1.Brown CS et al. Presenting Symptoms Among Black and White Women with Provoked Vulvodynia. J Womens health 2015 ; 24 : 831-6.
2.Puggina J et al. Comparison of vulvar skin diseases in black and white women: a histopathological study. J Europ Acad Dermatol 2008 ; 22 : 1365-401.
3. Boon ME et al. Gardnerella, Trichomonas and candida in cervical smears of 58,904 immigrants participating in the Dutch national cervical screening. Acta Cytol 2012 ; 56 : 242-6.
4. Ogouyemi-Hounto A et al. Place of vulvovaginal candidiasis in the lower genital tract infections and associated risk factors among women in Benin.

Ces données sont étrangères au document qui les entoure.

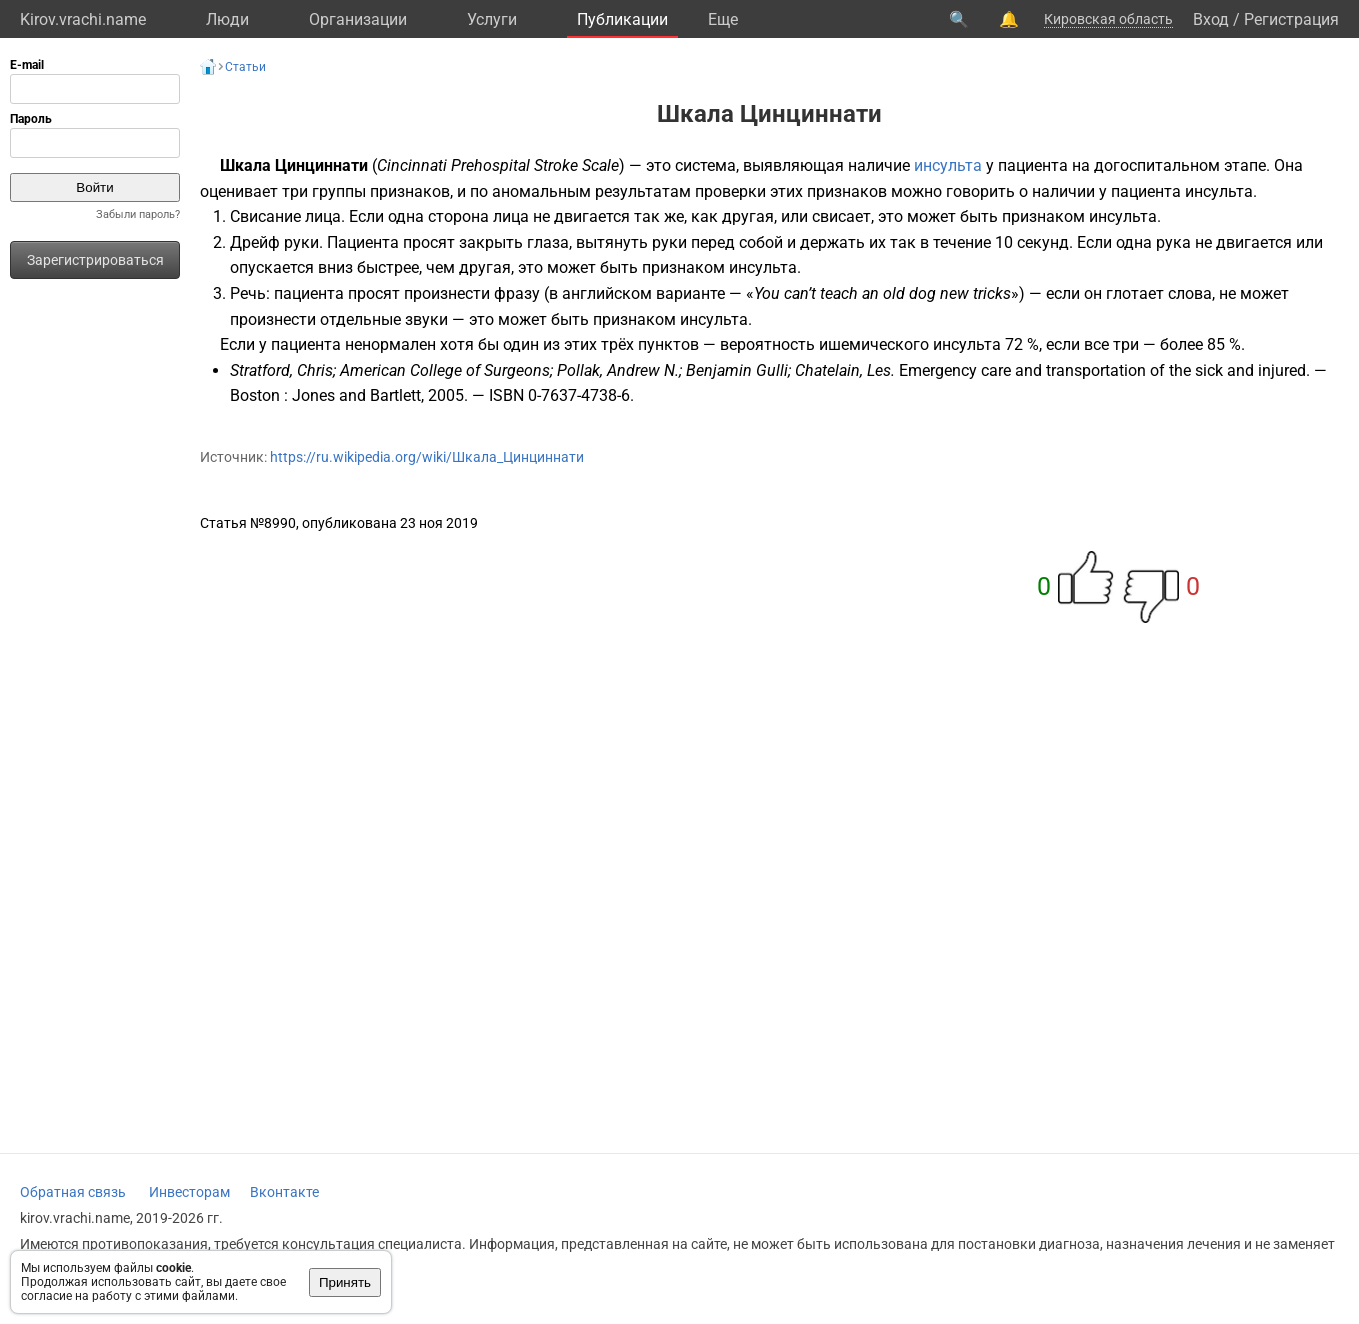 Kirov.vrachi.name (83, 19)
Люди (227, 19)
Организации (358, 19)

J Mycol Med 2014 ; 24 : 100-5.
5. Cottrell BH. An updated review of evidence to discourage douching. Am J Matern Child Nurs 2010 ; 35 : 102-7.
6. Hull T et al. Prevalence, motivations, and adverse effects of vaginal practices in Africa and Asia; findings from a multicountry household survey. J Womens health (Larchmt) 2011 ; 20 : 1097-109.
7. Rauh-Hain JA et al. Racial disparities and changes in clinical characteristics and survival for vulvar cancer over time. Am J Obstet Gynecol 2013 ; 209 : 468.
8.Clark LR et al. Clinical trial experience with prophylactic human papillomavirus 6/11/16/18 vaccine in young black women. J Adolesc Health 2013 ; 52 : 322-9.
9. Hu DN et al. Population-based incidence of vulvar and vaginal melanoma in various races and ethnic groups with comparisons to other site-specific melanomas. Melanoma Res 2010 ; 20 : 153-8.
10. Mert I et al. Vulvar/vaginal melanoma: an updated surveillance epidemiology and end results database review, comparison with cutaneous melanoma and significance of racial disparities. Int J Gynecol Cancer 2013 ; 23 : 1118-25.